Alternatively, several dynamic compilation systems take a declarative, or transformational, approach, with user annotations guiding the dynamic-compilation process. Each of these declarative approaches adapts ideas from partial evaluation, expressing dynamic compilation as run-time specialization, where known, or static, values correspond to run-time state on which programs are specialized. Declarative approaches offer the advantages of an easier interface to dynamic compilation for the programmer and easier program understanding and debugging. (For a good discussion of the advantages of declarative approaches to dynamic compilation relative to imperative approaches, read the introduction and related-work sections of A Declarative Approach to Run-Time Code Generation by Leone and Lee.) However, declarative systems usually offer less expressiveness and control over the dynamic-compilation process than do imperative systems.

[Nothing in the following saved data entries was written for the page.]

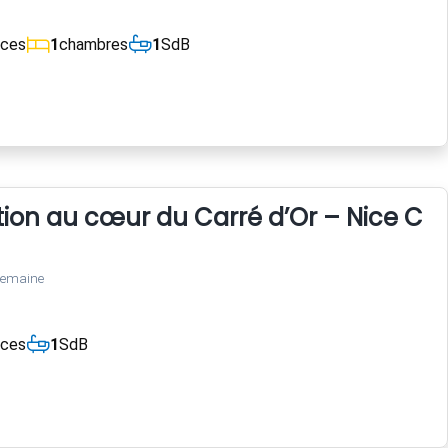
èces
1
chambres
1
SdB
tion au cœur du Carré d’Or – Nice Cen
semaine
èces
1
SdB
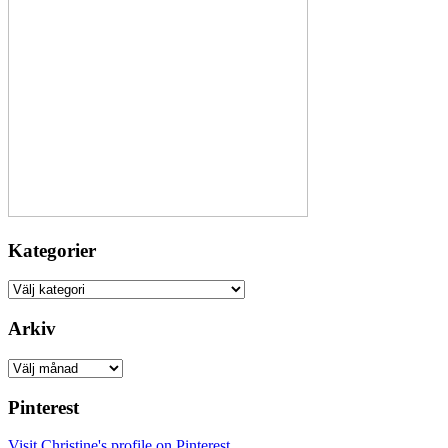
Kategorier
Kategorier
Arkiv
Arkiv
Pinterest
Visit Christine's profile on Pinterest.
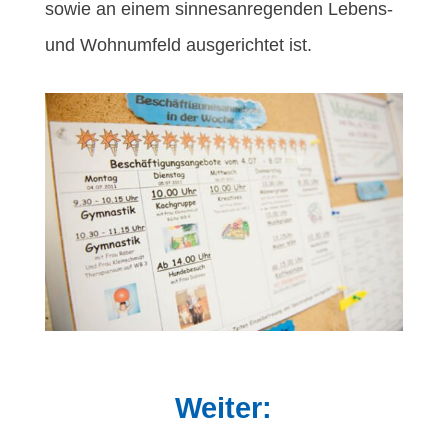
sowie an einem sinnesanregenden Lebens-
und Wohnumfeld ausgerichtet ist.
Weiter:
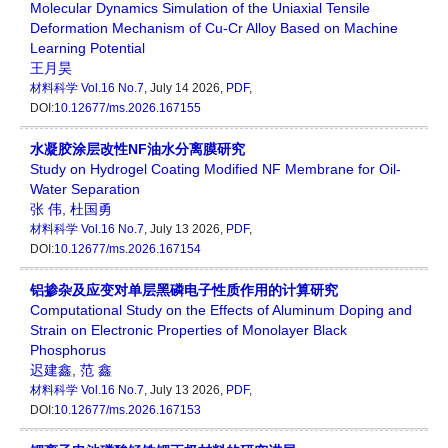
Molecular Dynamics Simulation of the Uniaxial Tensile
Deformation Mechanism of Cu-Cr Alloy Based on Machine
Learning Potential
王月昊
材料科学
Vol.16 No.7
, July 14 2026,
PDF
,
DOI:
10.12677/ms.2026.167155
水凝胶涂层改性NF油水分离膜研究
Study on Hydrogel Coating Modified NF Membrane for Oil-
Water Separation
张 伟
,
杜国勇
材料科学
Vol.16 No.7
, July 13 2026,
PDF
,
DOI:
10.12677/ms.2026.167154
铝掺杂及应变对单层黑磷电子性质作用的计算研究
Computational Study on the Effects of Aluminum Doping and
Strain on Electronic Properties of Monolayer Black
Phosphorus
迟建鑫
,
范 鑫
材料科学
Vol.16 No.7
, July 13 2026,
PDF
,
DOI:
10.12677/ms.2026.167153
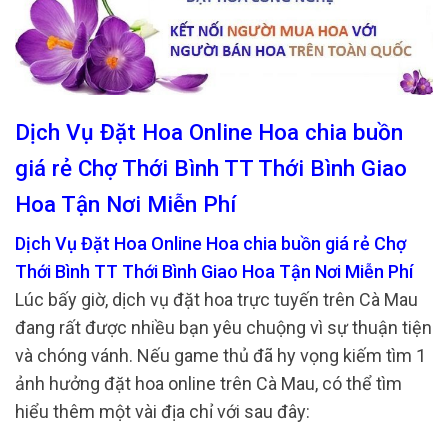
Dịch Vụ Đặt Hoa Online Hoa chia buồn
giá rẻ Chợ Thới Bình TT Thới Bình Giao
Hoa Tận Nơi Miễn Phí
Dịch Vụ Đặt Hoa Online Hoa chia buồn giá rẻ Chợ
Thới Bình TT Thới Bình Giao Hoa Tận Nơi Miễn Phí
Lúc bấy giờ, dịch vụ đặt hoa trực tuyến trên Cà Mau
đang rất được nhiều bạn yêu chuộng vì sự thuận tiện
và chóng vánh. Nếu game thủ đã hy vọng kiếm tìm 1
ảnh hưởng đặt hoa online trên Cà Mau, có thể tìm
hiểu thêm một vài địa chỉ với sau đây:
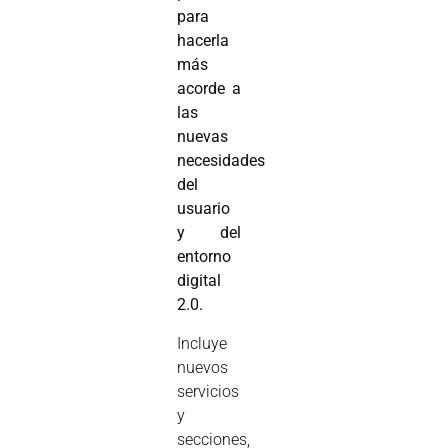
para
hacerla
más
acorde a
las
nuevas
necesidades
del
usuario
y del
entorno
digital
2.0.
Incluye
nuevos
servicios
y
secciones,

Our declarative dynamic-compilation system, DyC, attempts to combine the advantages of both approaches by providing powerful and expressive but easy-to-use annotations, and declarative policies for controlling crucial aspects of the dynamic-compilation process. This approach has the potential to make declarative systems as expressive as imperative ones and to provide sufficient control to enable successful dynamic compilation of a broad range of applications.